不再纠结这个话题,巡查处又接连汇报了近日的几处险情,不是棚户区危房坍塌,就是鬼市异动。处处都不安宁,巡查处都快改行救援队了。
“不对。”
话一出口,堂上顿时安静下来。林筑才意识到自己一不注意竟然把心里的想法说出来了。
但说都说了,这时闭口不言,反而容易给人留下不好印象,不如一并说完,还能挽回几分专业颜面。
她索性抬起头,看向方才说话的营造处主事:“鬼市不是官舍,忘川东巷也不是官舍。若都按建筑老化处置,是不是有些太巧了?”
主事皱眉:“你是何人?”
旁边小吏附耳过去:“她是新入巡查处的林筑,昨夜救出被压鬼差的那个。”
“原来是你。林姑娘初入阴司,心气高些也寻常,只是建造之事牵涉甚广,不是你一个新鬼能妄下定论的。”

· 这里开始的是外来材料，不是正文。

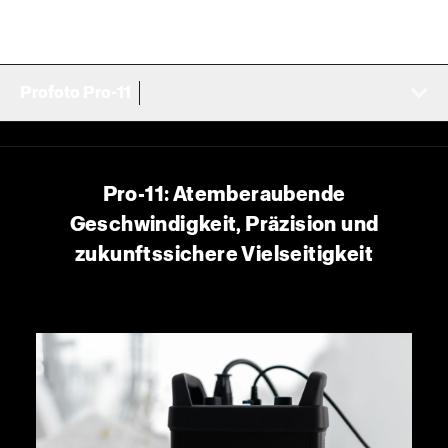
Profoto Pro-11
Pro-11: Atemberaubende
Geschwindigkeit, Präzision und
zukunftssichere Vielseitigkeit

鬼微言轻,受到质疑也正常。她神情一黯,正要退缩,却忽听秦恪问:“你发现了什么?”
林筑转头看过去,秦恪仍坐在上首,神色淡淡,在众目睽睽之下,给她递了一座窄桥。
走不走得过,全看自己。
她便继续道:
“我不懂诸位大人所虑之事,但我略懂一些建筑之法。”
堂中众鬼视线皆落在她身上。
“忘川东巷是棚户区,城建司后巷是官舍,鬼市大街是商铺。三处建筑性质不同,修建年代不同,居住或使用的鬼群密度也不同。若说其中一处年久失修,或还可信;但若说三处都因年久失修同时出事,绝不可能。”
“试想,只是符阵一时不稳,何以异动接连出现在不同地方?若只是房屋老旧,何以修补之后仍会复裂?”
“建筑不会说谎。若真有这等巧合,那便说明,让它们一同出事的原因,在建筑之外。”